Pim‐2 expression levels were compared between benign prostatic hyperplasia (BPH) tissues and PCA tissues using real time PCR and Western blot, respectively. Then Pim‐2 expression levels were detected in PCA cell lines DU‐145 and LNCaP, as well as in nontumorous prostatic epithelial cell lines RWPE‐1 and PNT1a, using real time PCR and Western blot, respectively. The co‐expression of Pim‐2 and eukaryotic initiation factor 4B (eIF4B) was examined by immunofluorescence cytochemistry using laser scanning confocal microscope. Finally, Pim‐2 SiRNA was transfected into DU‐145 cells and Pim‐2 was transfected into RWPE‐1 cells, and the level of Pim‐2 and phosphorylated eukaryotic initiation factor 4B (p‐eIF4B) were detected, as well as the apoptosis rate.

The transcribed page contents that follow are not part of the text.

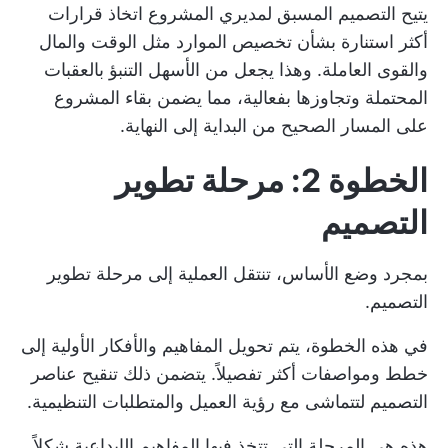
يتيح التصميم المسبق لمديري المشروع اتخاذ قرارات
أكثر استنارة بشأن تخصيص الموارد مثل الوقت والمال
والقوى العاملة. وهذا يجعل من الأسهل التنبؤ بالعقبات
المحتملة وتجاوزها بفعالية، مما يضمن بقاء المشروع
على المسار الصحيح من البداية إلى النهاية.
الخطوة 2: مرحلة تطوير
التصميم
بمجرد وضع الأساس، تنتقل العملية إلى مرحلة تطوير
التصميم.
في هذه الخطوة، يتم تحويل المفاهيم والأفكار الأولية إلى
خطط ومواصفات أكثر تفصيلاً. يتضمن ذلك تنقيح عناصر
التصميم لتتماشى مع رؤية العميل والمتطلبات التنظيمية.
هذه هي المرحلة التي تتخذ فيها المفاهيم الإبداعية شكلاً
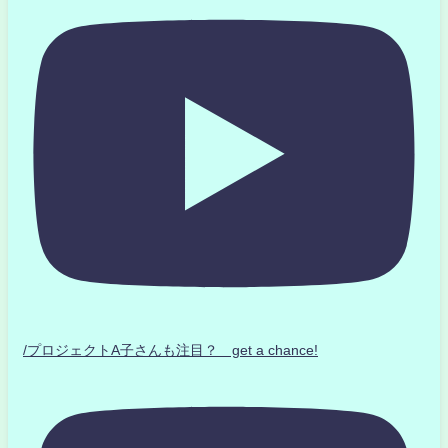
/プロジェクトA子さんも注目？ get a chance!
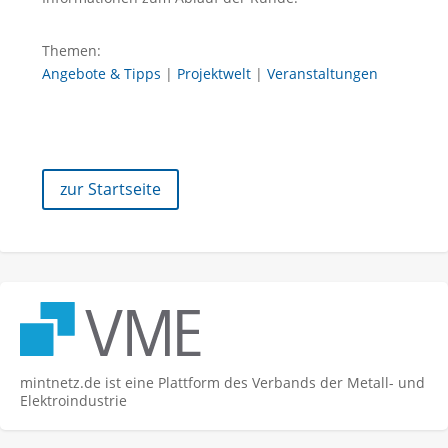
Themen:
Angebote & Tipps
|
Projektwelt
|
Veranstaltungen
zur Startseite
mintnetz.de ist eine Plattform des Verbands der Metall- und
Elektroindustrie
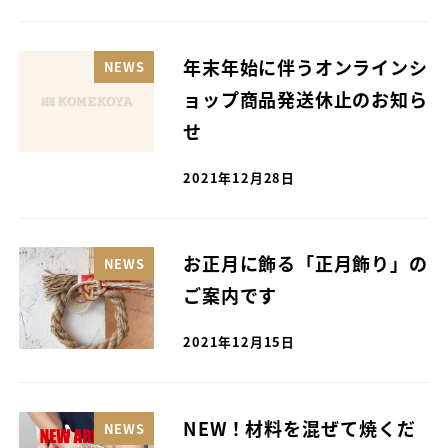
年末年始に伴うオンラインシ
NEWS
ョップ商品発送休止のお知ら
せ
2021年12月28日
お正月に飾る「正月飾り」の
NEWS
ご案内です
2021年12月15日
NEW！材料を混ぜて焼くだ
NEWS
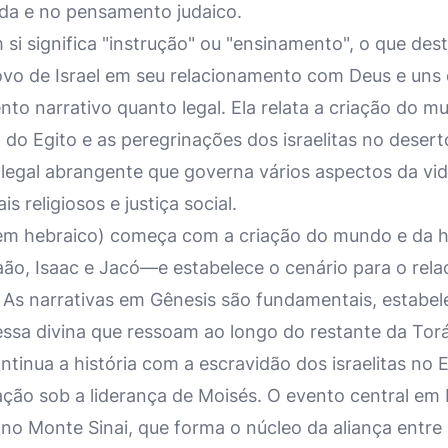
ida e no pensamento judaico.
 si significa "instrução" ou "ensinamento", o que des
 povo de Israel em seu relacionamento com Deus e uns
o narrativo quanto legal. Ela relata a criação do mu
 do Egito e as peregrinações dos israelitas no deser
egal abrangente que governa vários aspectos da vida
is religiosos e justiça social.
 em hebraico) começa com a criação do mundo e da 
ão, Isaac e Jacó—e estabelece o cenário para o rela
l. As narrativas em Gênesis são fundamentais, estabe
ssa divina que ressoam ao longo do restante da Torá
inua a história com a escravidão dos israelitas no E
ação sob a liderança de Moisés. O evento central em
 Monte Sinai, que forma o núcleo da aliança entre D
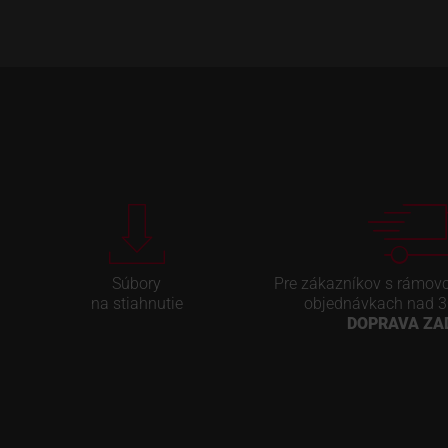
Súbory
Pre zákazníkov s rámov
na stiahnutie
objednávkach nad 3
DOPRAVA Z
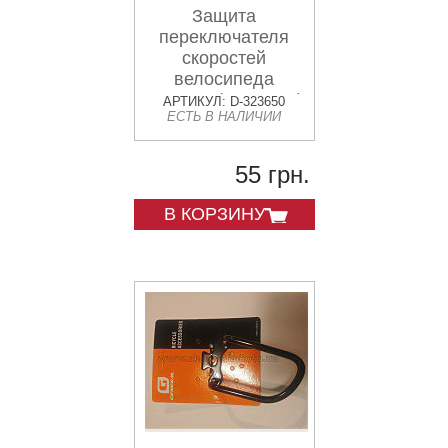
Защита
переключателя
скоростей
велосипеда
заднего (короткая)
АРТИКУЛ: D-323650
ЕСТЬ В НАЛИЧИИ
(черная) OEM
55 грн.
В КОРЗИНУ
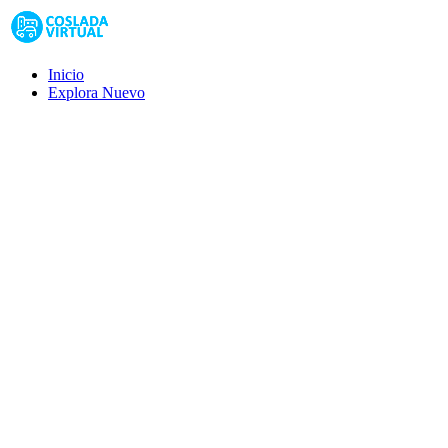
Inicio
Explora
Nuevo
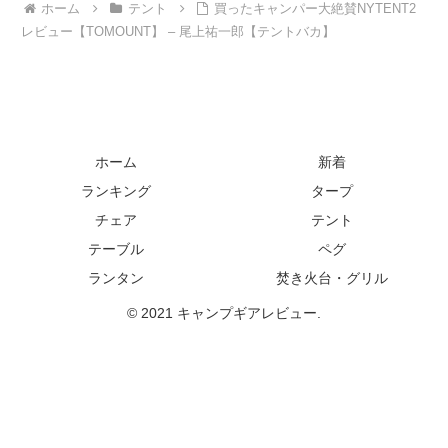
ホーム
テント
買ったキャンパー大絶賛NYTENT2
レビュー【TOMOUNT】 – 尾上祐一郎【テントバカ】
ホーム
新着
ランキング
タープ
チェア
テント
テーブル
ペグ
ランタン
焚き火台・グリル
© 2021 キャンプギアレビュー.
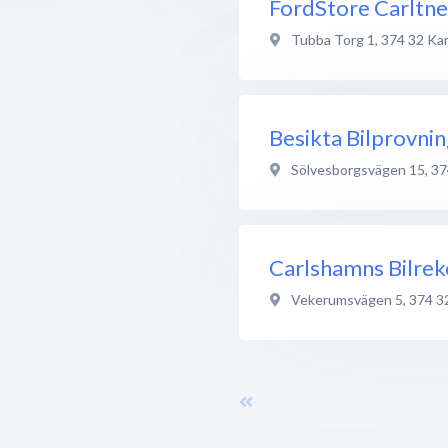
FordStore Carltne
Tubba Torg 1
,
374 32
Ka
Besikta Bilprovni
Sölvesborgsvägen 15
,
37
Carlshamns Bilre
Vekerumsvägen 5
,
374 3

The Pim‐2 mRNA and protein level were significantly higher in PCA tissues than those in BPH tissues. The Pim‐2 mRNA and protein level in DU‐145 and LNCaP cells were significantly higher than those in RWPE‐1 and PNT1a cells. Pim‐2 and eIF4B could co‐express in DU‐145 cells. Pim‐2 level determined the phosphorylation level of eIF4B and the apoptosis rate of prostatic cells. The higher Pim‐2 expressed, the more eIF4B phosphorylated, then the less cell got apoptosis, and vice versa.

Pim‐2 was over‐expressed in PCA cell lines and tissues. It may inhibit the apoptosis of PCA cells through phosphorylating eIF4B, thus promote the tumorigenesis of PCA. Prostate 73: 1462–1469, 2013. © 2013 Wiley Periodicals, Inc.